- Extracted page text data
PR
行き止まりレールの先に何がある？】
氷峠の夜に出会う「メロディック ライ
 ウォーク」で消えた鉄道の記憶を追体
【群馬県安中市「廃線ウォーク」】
==
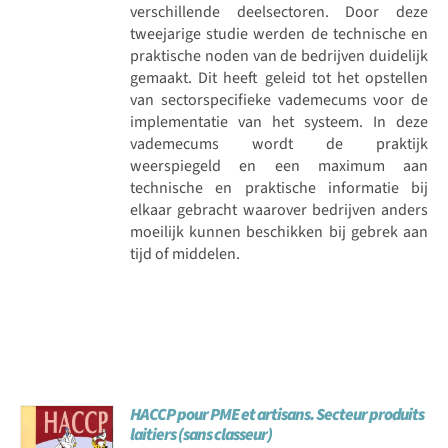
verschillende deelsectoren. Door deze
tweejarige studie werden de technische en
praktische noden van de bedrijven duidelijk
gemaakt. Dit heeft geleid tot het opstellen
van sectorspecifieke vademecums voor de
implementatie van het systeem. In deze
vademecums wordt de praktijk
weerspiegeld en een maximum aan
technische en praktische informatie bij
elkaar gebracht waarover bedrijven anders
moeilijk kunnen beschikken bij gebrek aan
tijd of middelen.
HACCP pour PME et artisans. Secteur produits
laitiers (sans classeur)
---
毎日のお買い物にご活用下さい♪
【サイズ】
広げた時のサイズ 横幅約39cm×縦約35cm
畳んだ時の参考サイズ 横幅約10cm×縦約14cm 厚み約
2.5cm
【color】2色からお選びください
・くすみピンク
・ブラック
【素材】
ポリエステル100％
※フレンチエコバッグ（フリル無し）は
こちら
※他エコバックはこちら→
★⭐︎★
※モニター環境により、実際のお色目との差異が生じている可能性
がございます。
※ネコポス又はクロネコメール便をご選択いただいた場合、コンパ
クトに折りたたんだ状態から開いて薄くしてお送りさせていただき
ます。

- What you are asked to do
Now copy each line of the entries that mentions "technische".

- Solution to this problem
tweejarige studie werden de technische en
technische en praktische informatie bij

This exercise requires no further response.